Wednesday, January 28, 2009

Schneer Magic

Without wanting to turn this into some sort of creepy obituary blog, it would be negligent of me not to also mention the passing of legendary film producer of Charles H. Schneer who passed away last Wednesday, aged 88. Obviously the kids today are going to say, “who he?” In which case, boy did you bunch of miscreants seriously miss out on something wonderful.

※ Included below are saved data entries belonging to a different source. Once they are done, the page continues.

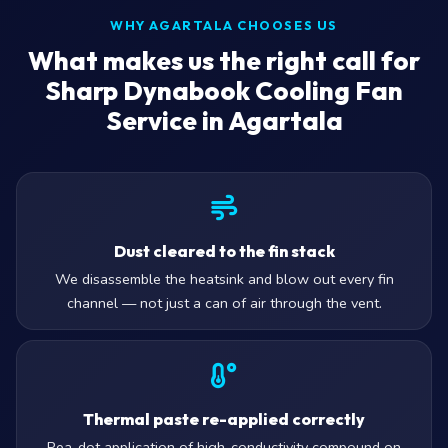
WHY AGARTALA CHOOSES US
What makes us the right call for
Sharp Dynabook Cooling Fan
Service in Agartala
Dust cleared to the fin stack
We disassemble the heatsink and blow out every fin
channel — not just a can of air through the vent.
Thermal paste re-applied correctly
Pea-dot application of high-conductivity compound on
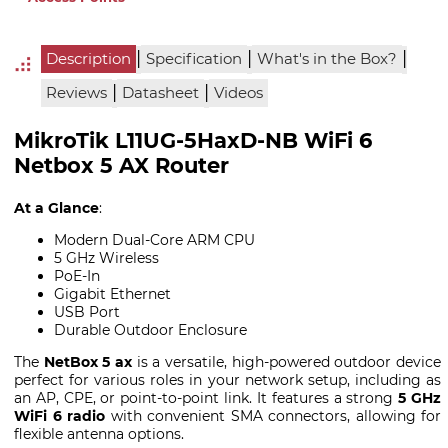
|
|
|
Description
Specification
What's in the Box?
|
|
Reviews
Datasheet
Videos
MikroTik L11UG-5HaxD-NB WiFi 6
Netbox 5 AX Router
At a Glance
:
Modern Dual-Core ARM CPU
5 GHz Wireless
PoE-In
Gigabit Ethernet
USB Port
Durable Outdoor Enclosure
The
NetBox 5 ax
is a versatile, high-powered outdoor device
perfect for various roles in your network setup, including as
an AP, CPE, or point-to-point link. It features a strong
5 GHz
WiFi 6 radio
with convenient SMA connectors, allowing for
flexible antenna options.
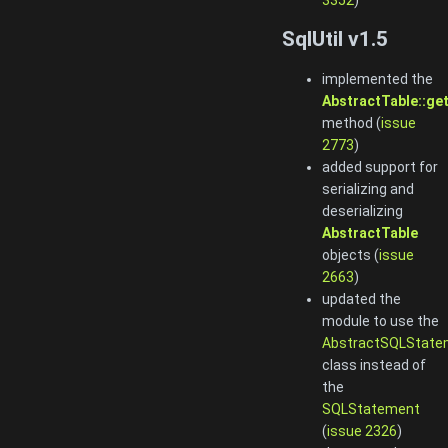
3352
)
SqlUtil v1.5
implemented the
AbstractTable::ge
method (
issue
2773
)
added support for
serializing and
deserializing
AbstractTable
objects (
issue
2663
)
updated the
module to use the
AbstractSQLState
class instead of
the
SQLStatement
(
issue 2326
)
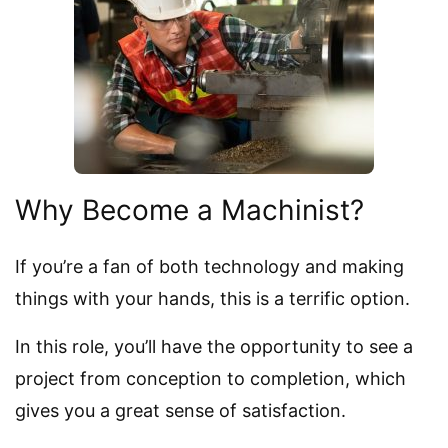
Why Become a Machinist?
If you’re a fan of both technology and making
things with your hands, this is a terrific option.
In this role, you’ll have the opportunity to see a
project from conception to completion, which
gives you a great sense of satisfaction.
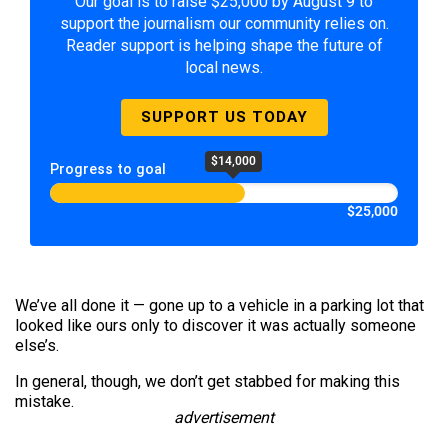
Our goal is to raise $25,000 by August 9 to
support the journalism our community relies on.
Reader support is helping shape the future of
local news.
SUPPORT US TODAY
$14,000
Progress to goal
$25,000
We’ve all done it — gone up to a vehicle in a parking lot that
looked like ours only to discover it was actually someone
else’s.
In general, though, we don’t get stabbed for making this
mistake.
advertisement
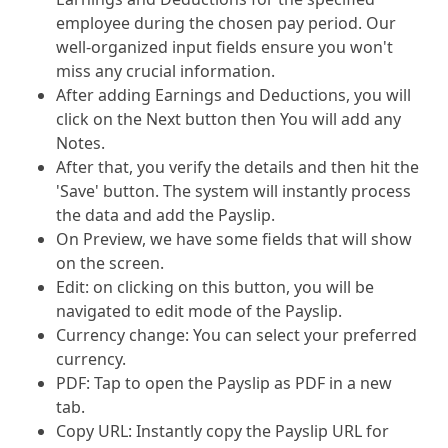
employee during the chosen pay period. Our
well-organized input fields ensure you won't
miss any crucial information.
After adding Earnings and Deductions, you will
click on the Next button then You will add any
Notes.
After that, you verify the details and then hit the
'Save' button. The system will instantly process
the data and add the Payslip.
On Preview, we have some fields that will show
on the screen.
Edit: on clicking on this button, you will be
navigated to edit mode of the Payslip.
Currency change: You can select your preferred
currency.
PDF: Tap to open the Payslip as PDF in a new
tab.
Copy URL: Instantly copy the Payslip URL for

Serving in the US Army’s Signal Corps Photographic Unit during the Second World War, Schneer moved to Hollywood once hostilities and ceased and found a job at Columbia Pictures’ low-budget production unit. Having the idea for a film about a giant octopus that attacks San Francisco’s Golden Gate Bridge, an old army buddy introduced him to a young stop motion animator called Ray Harryhausen. In fact It Came From Beneath the Sea was so low budget that the massive cephalopod, stirred into action by an H-bomb test out to sea, ended up with six tentacles rather than eight because of budget constraints.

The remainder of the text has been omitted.